Scenario: A resident's records mention the use of megestrol acetate, which is classified as an antineoplastic but is being used for appetite stimulation.

Error: Megestrol acetate should not be coded as chemotherapy in this case because it is not being used for cancer treatment.

7. Practical Application

  • Example 1: A resident was administered IV chemotherapy three times a week during their stay for the treatment of lymphoma. O0110A1b is coded "Yes".
  • Example 2: A resident was receiving oral hormonal therapy to prevent cancer recurrence, but no chemotherapy. O0110A1b is coded "No".

 

 

 

Please note that the information provided in this guide for MDS 3.0 Item set O0110A1b was originally based on the CMS's RAI Version 3.0 Manual, October 2023 edition. Every effort will be made to update it to the most current version. The MDS 3.0 Manual is typically updated every October. If there are no changes to the Item Set, there will be no changes to this guide. This guidance is intended to assist healthcare professionals, particularly new nurses or MDS coordinators, in understanding and applying the correct coding procedures for this specific item within MDS 3.0.  

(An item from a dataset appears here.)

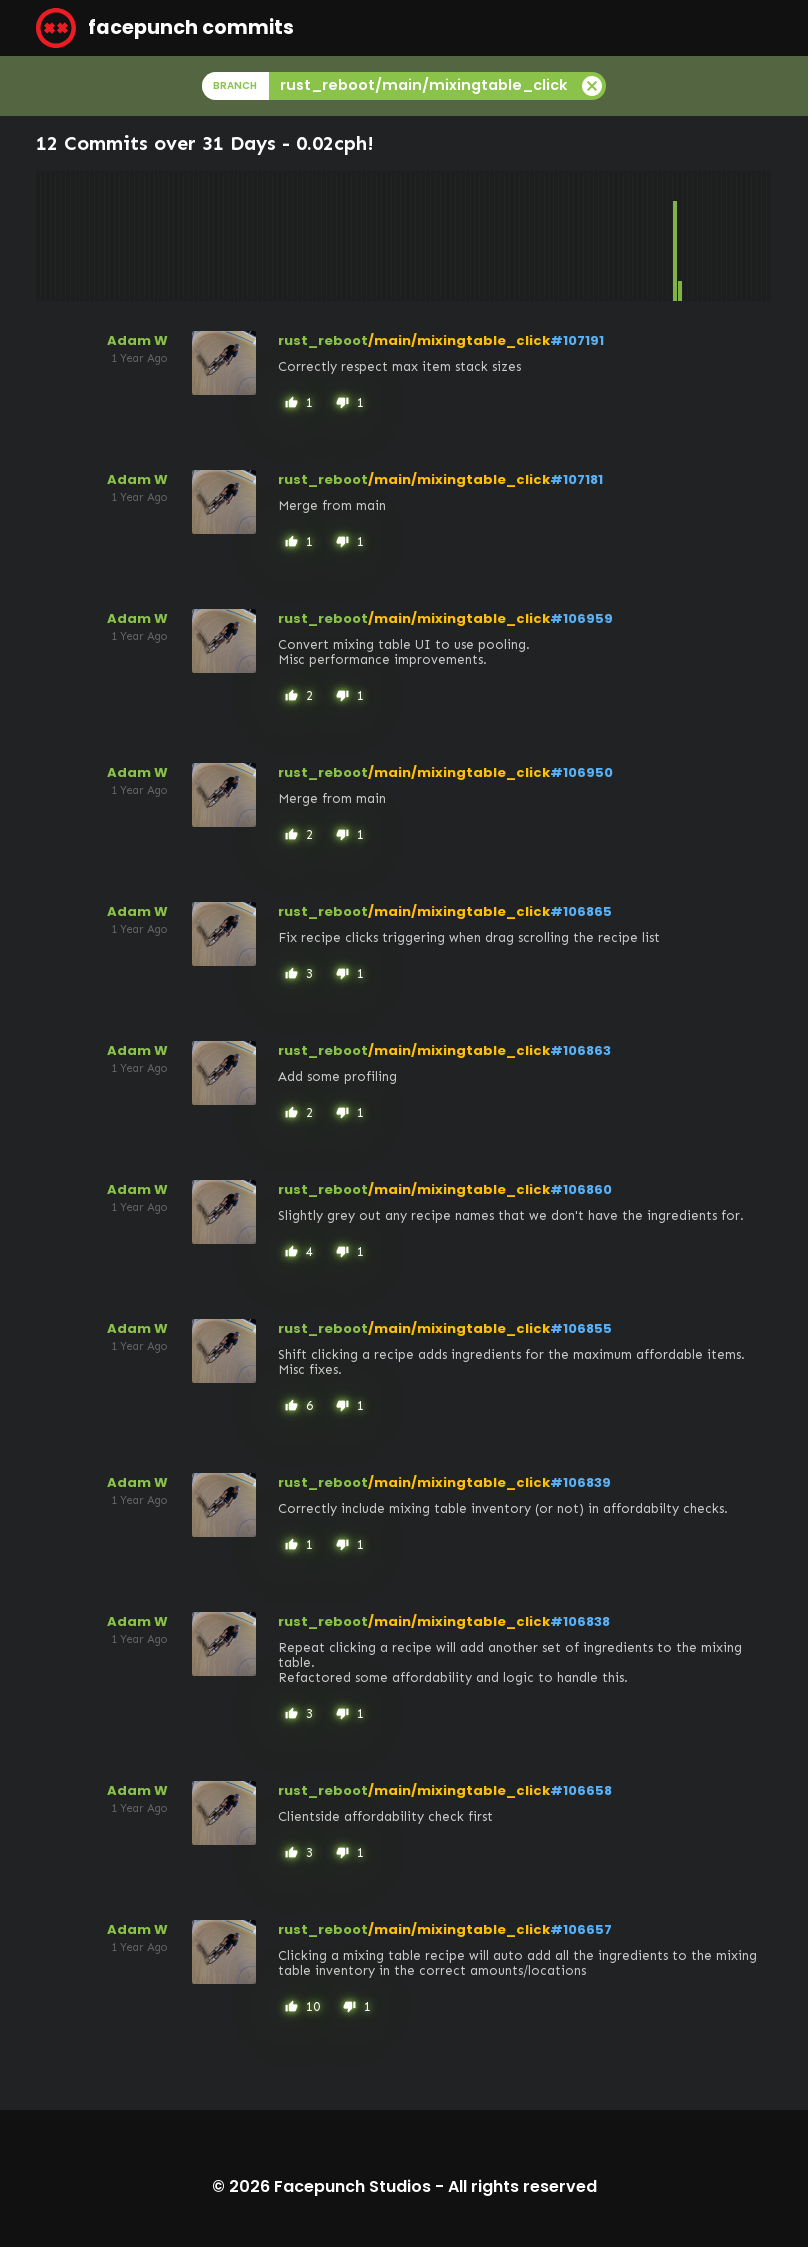  What do you see at coordinates (581, 1929) in the screenshot?
I see `#106657` at bounding box center [581, 1929].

The guide is not a substitute for professional judgment or the facility’s policies. It is crucial to stay updated with any changes or updates in the MDS 3.0 manual or relevant CMS regulations. The guide does not cover all potential scenarios and should not be used as a sole resource for MDS 3.0 coding.  

Additionally, this guide refrains from handling personal patient data and does not provide medical or legal advice. Users are responsible for ensuring compliance with all applicable laws and regulations in their respective practices.